The nodular POX activation was more significant in the BAT477 and showed high correlation (r = 0.98) between SOD and POX activities which suggests these antioxidants play a crucial role in the tolerance mechanism of common bean nodules to stress. Thus, the sensibility of COCOT genotype may be due partially to the absence of this correlation between SOD and POX activities. In fact, 50 mM NaCl induced a severe osmotic pressure which caused a decrease of protein expression provoked by higher reticence of the gene expression in sensible genotype than in tolerant one (Cruz de Carvalho et al. 2001). Indeed, COCOT nodule POX root and nodule activities were inhibited by severe salt treatment, confirming the sensibility of this symbiosis and permit to deduce that nodular POX activation by salinity contributes to the symbiosis protection which confirms the observations of Sheokand et al. (1995), and it was suggested to play an important role in plant salt tolerance (Matamoros et al. 2003; Mhadhbi et al. 2004).

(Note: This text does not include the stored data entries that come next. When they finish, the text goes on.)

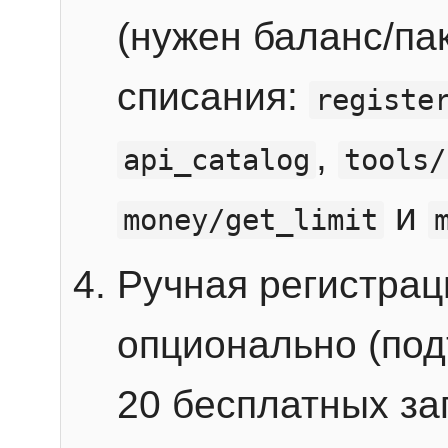
(нужен баланс/пак
списания:
registe
,
api_catalog
tools/
и
money/get_limit
Ручная регистра
опционально (под
20 бесплатных зап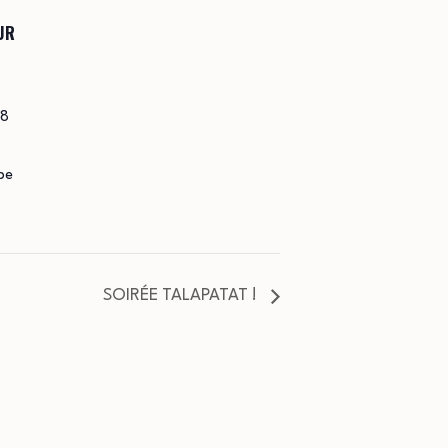
UR
98
be
SOIRÉE TALAPATAT !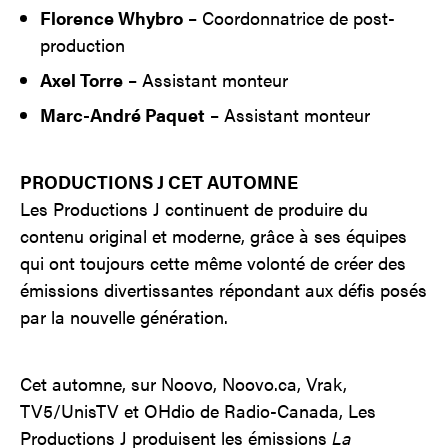
Florence Whybro
– Coordonnatrice de post-
production
Axel Torre
– Assistant monteur
Marc-André Paquet
– Assistant monteur
PRODUCTIONS J CET AUTOMNE
Les Productions J continuent de produire du
contenu original et moderne, grâce à ses équipes
qui ont toujours cette même volonté de créer des
émissions divertissantes répondant aux défis posés
par la nouvelle génération.
Cet automne, sur Noovo, Noovo.ca, Vrak,
TV5/UnisTV et OHdio de Radio-Canada, Les
Productions J produisent les émissions
La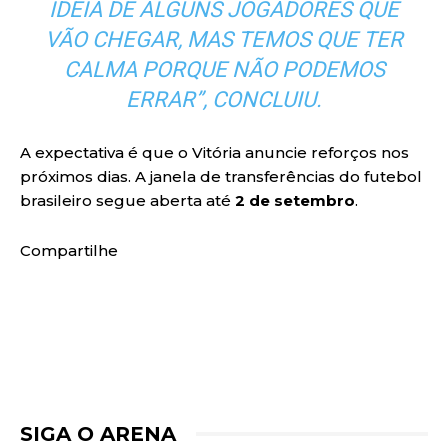
IDEIA DE ALGUNS JOGADORES QUE
VÃO CHEGAR, MAS TEMOS QUE TER
CALMA PORQUE NÃO PODEMOS
ERRAR”, CONCLUIU.
A expectativa é que o Vitória anuncie reforços nos
próximos dias. A janela de transferências do futebol
brasileiro segue aberta até
2 de setembro
.
Compartilhe
SIGA O ARENA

The APX nodular activity of COCOT genotype was more affected by salinity than BAT477 one and this inhibition was more pronounced and independent of the salt concentration. These results suggest the secondary role of this activity to protect nodular tissues. In fact, APX has been shown to enhance N2 fixation up to 4.5-fold in in vitro model system consisting of bacteria (Azorhizobium) or soybean nodules bacteroids (Ross et al. 1999). The concomitant decline in the enzyme activities of the ASC–GSH pathway suggest a key link between the process of N2 fixation and the mechanism for protection against ROS (Swaraj et al. 1993). These results suggest the secondary role of APX activity to protect nodular tissues which was strongly supported by the close correlation between ARA and APX activity (r = 1) in COCOT nodules.

The differential inhibition of CAT was concomitant with differential responses of symbioses to salt treatment. Therefore, high CAT inhibition was registered with salt treatment either in BAT477 or in COCOT genotype remembers a considerable decline in chickpea catalase nodule activity with 50 and 100 mM NaCl, up to 44 and 47% respectively (Sheokand et al. 1995) and in common bean (Tejera et al. 2004).

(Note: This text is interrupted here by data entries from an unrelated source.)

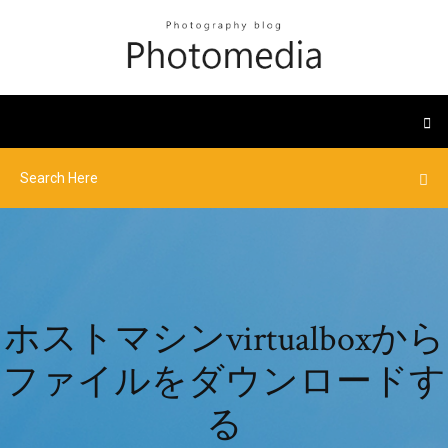
ホストマシンvirtualboxから
ファイルをダウンロードす
る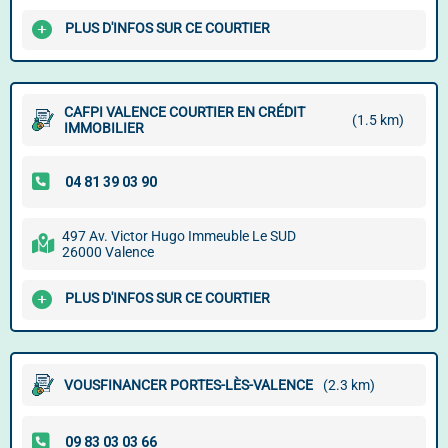
PLUS D'INFOS SUR CE COURTIER
CAFPI VALENCE COURTIER EN CRÉDIT
(1.5 km)
IMMOBILIER
497 Av. Victor Hugo Immeuble Le SUD
26000 Valence
PLUS D'INFOS SUR CE COURTIER
VOUSFINANCER PORTES-LÈS-VALENCE
(2.3 km)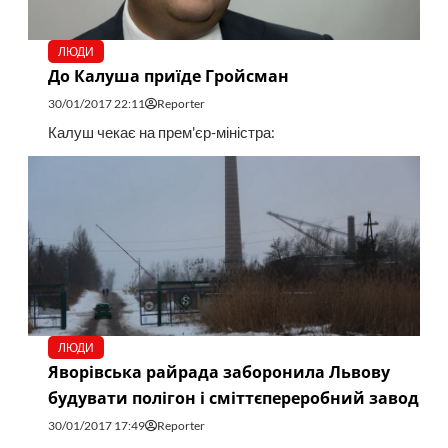
ЛЮДИ
До Калуша приїде Гройсман
30/01/2017 22:11
Reporter
Калуш чекає на прем'єр-міністра:
ЛЮДИ
Яворівська райрада заборонила Львову
будувати полігон і сміттєпереробний завод
30/01/2017 17:49
Reporter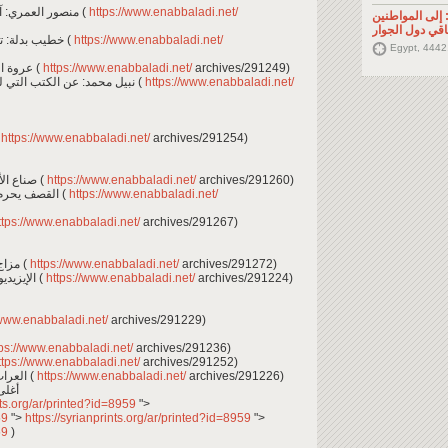
- منصور العمري: آن فرانك: الروح الإنسانية غير القابلة للتدمير (
https://www.enabbaladi.net/
إلى المواطنين
قي دول الجوار
- خطيب بدلة: تعا تفرج.. لا حافظ باع ولا جولدا مائير اشترت (
https://www.enabbaladi.net/
Egypt, 4442
- عروة القنواتي: يورو 2020 وشيفرة الأجيال الجديدة (
https://www.enabbaladi.net/
archives/291249)
- نبيل محمد: عن الكتب التي لم ترجع إلى أصحابها في رفوف داريا المخبّأة (
https://www.enabbaladi.net/
https://www.enabbaladi.net/
archives/291254)
- "صناع الأمل" تفتتح مركزًا للعلاج الفيزيائي في الرقة (
https://www.enabbaladi.net/
archives/291260)
- القصف يحرم 15 ألف طالب من تلقي التعليم بريف إدلب (
https://www.enabbaladi.net/
tps://www.enabbaladi.net/
archives/291267)
- مزاج السوريين في مواقع التواصل.. لم الشتائم؟ (
https://www.enabbaladi.net/
archives/291272)
- الإيزيديون في سوريا.. مرحلة سوداء بانتظار التعافي (
https://www.enabbaladi.net/
archives/291224)
/www.enabbaladi.net/
archives/291229)
ps://www.enabbaladi.net/
archives/291236)
tps://www.enabbaladi.net/
archives/291252)
- "العراب - نادي الشرق".. صراع الحراس والمصالح (
https://www.enabbaladi.net/
archives/291226)
أغلى 
nts.org/ar/printed?id=8959
">
959
">
https://syrianprints.org/ar/printed?id=8959
">
959
)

On the other hand, the high negative correlation between SOD and CAT activities (r = −0.90) observed essentially in BAT477 genotype suggests that SOD activity could be a protective enzyme that blocks the inhibition of nitrogenase activity by oxygen radicals or by superoxide anions. The decrease in catalase would lead to increase the hydrogen peroxide levels, although this accumulation in tissues could also be due to the action of SOD. According to COCOT genotypes we notice high correlation (r = 0.96) between APX and CAT activities, and both activities were correlated with growth and nodulation; this suggests that CAT and APX enzymes act as key detoxifying enzymes under stress conditions in sensitive symbiosis, confirming the role of antioxidant defence in P. vulgaris plant facing osmotic stress (Sassi et al. 2008).

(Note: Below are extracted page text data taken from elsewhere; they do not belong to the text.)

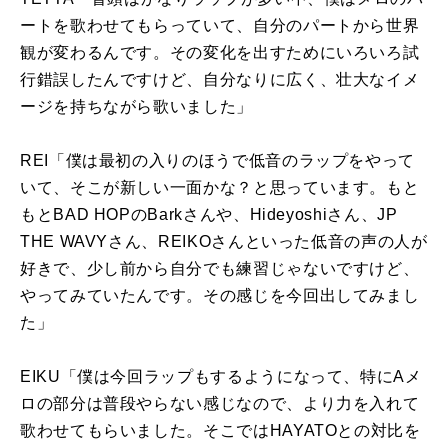
ートを歌わせてもらっていて、自分のパートから世界
観が変わるんです。その変化を出すためにいろいろ試
行錯誤したんですけど、自分なりに広く、壮大なイメ
ージを持ちながら歌いました」
REI「僕は最初の入りのほうで低音のラップをやって
いて、そこが新しい一面かな？と思っています。もと
もと
BAD HOP
の
Bark
さんや、
Hideyoshi
さん、
JP
THE WAVY
さん、
REIKO
さんといった低音の声の人が
好きで、少し前から自分でも練習じゃないですけど、
やってみていたんです。その感じを今回出してみまし
た」
EIKU「僕は今回ラップもするようになって、特に
A
メ
ロの部分は普段やらない感じなので、より力を入れて
歌わせてもらいました。そこでは
HAYATO
との対比を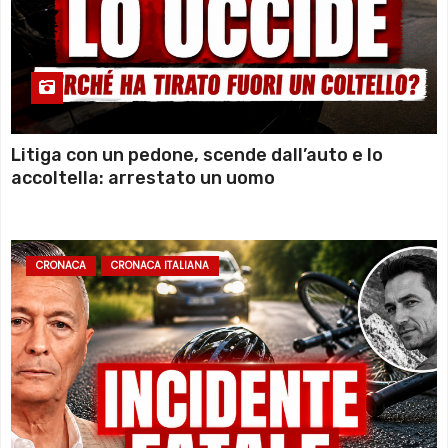
Litiga con un pedone, scende dall’auto e lo
accoltella: arrestato un uomo
CRONACA
CRONACA ITALIANA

Moreover, an interesting result that each genotype had a specific nodular CAT isoenzyme, so this only detected polymorphism in tested activities may be related to difference observed response to stress. Subsequently, it was shown that host genotype can influence the behaviour of symbioses salt treated and these isoenzymes were interesting for further characterisation. In fact, many catalase activities play an important role for maintaining nodule function (Jamet et al. 2003).

In conclusion, our results indicate that symbiotic efficiency under salinity might be related to the antioxidant enzyme activity capacities and with interaction between rhizobia and plant host. Furthermore, the high correlation coefficient of SOD and POX with genotype efficiency under salinity suggests that tolerance to salinity is associated with a differential regulation suggesting that these two antioxidant enzyme activities are molecular markers for salt tolerance.